Synopses & Reviews
Everyone from parents to policymakers has an interest in the mission of higher education, yet in many cases, the shifting relationship between public and private goods and public and private purposes has complicated that mission. Recent changes in organization, funding, and assessment have also altered the public purpose of universities. In this collection, scholars from around the world confront the realities of higher education and the future of its public and private agenda. Their perspective illuminates the trajectory of education in the twenty-first century and the continuing importance of the university's public mission.

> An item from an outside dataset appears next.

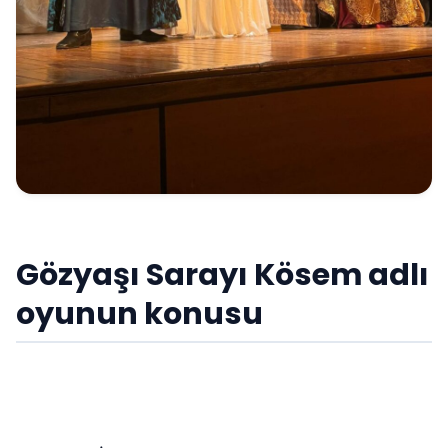
Gözyaşı Sarayı Kösem adlı
oyunun konusu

Reporting from Asia, Africa, Europe, Latin America, and North America, scholars confront the realities of higher education and the future of its public and private agenda. Their perspective illuminates the trajectory of education in the twenty-first century and the continuing importance of the university's public mission. Contributors focus on the research university and its effort to create new knowledge. They examine the implications of different administrative and policy decisions and the significance of various approaches to assessment and evaluation. Essays track the shifting relationship between public and private goods and purposes, such as whether student access should award individual achievement or function as an investment in social contribution, or whether scientific research should be treated as private intellectual property or as an open-access resource. Is it right for a university to serve the economic interests of private corporations, and if so, what are the limits of beneficiary pay? Instead of reducing these questions to elements of good and bad, this anthology empirically assesses how they play out in practice and sets a new standard for research on global institutional policy.
Synopsis
Higher education can be a vital public good, providing opportunities for students, informed citizens for democracy, and knowledge to improve the human condition. Yet public investment in universities is widely being cut, often because public purposes are neglected while private benefits dominate. In this collection, international scholars confront the realities of higher education and the future of its public and private agenda. Their perspectives illuminate the trajectory of education in the twenty-first century and the continuing importance of the university's public mission.

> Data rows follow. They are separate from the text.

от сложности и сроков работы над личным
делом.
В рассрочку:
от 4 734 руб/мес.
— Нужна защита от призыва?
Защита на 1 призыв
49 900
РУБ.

Reporting from Asia, Africa, Europe, Latin America, and North America, these scholars look at the different ways universities struggle to serve public and private agendas. Contributors examine the implications of changes in funding sources as well as amounts, different administrative and policy decisions, and the significance of various approaches to assessment and evaluation. They ask whether wider student access has in fact resulted in social mobility, whether more scientific research can be treated as an open-access resource, how changes in academic publishing change access to knowledge, and whether universities get full value from research sold to private corporations. At the same time, these chapters capture the confusion in the university sector over explaining academic work to a broader public and prioritizing its multiple purposes. Authors examine these practical challenges and the implications of different approaches in different contexts.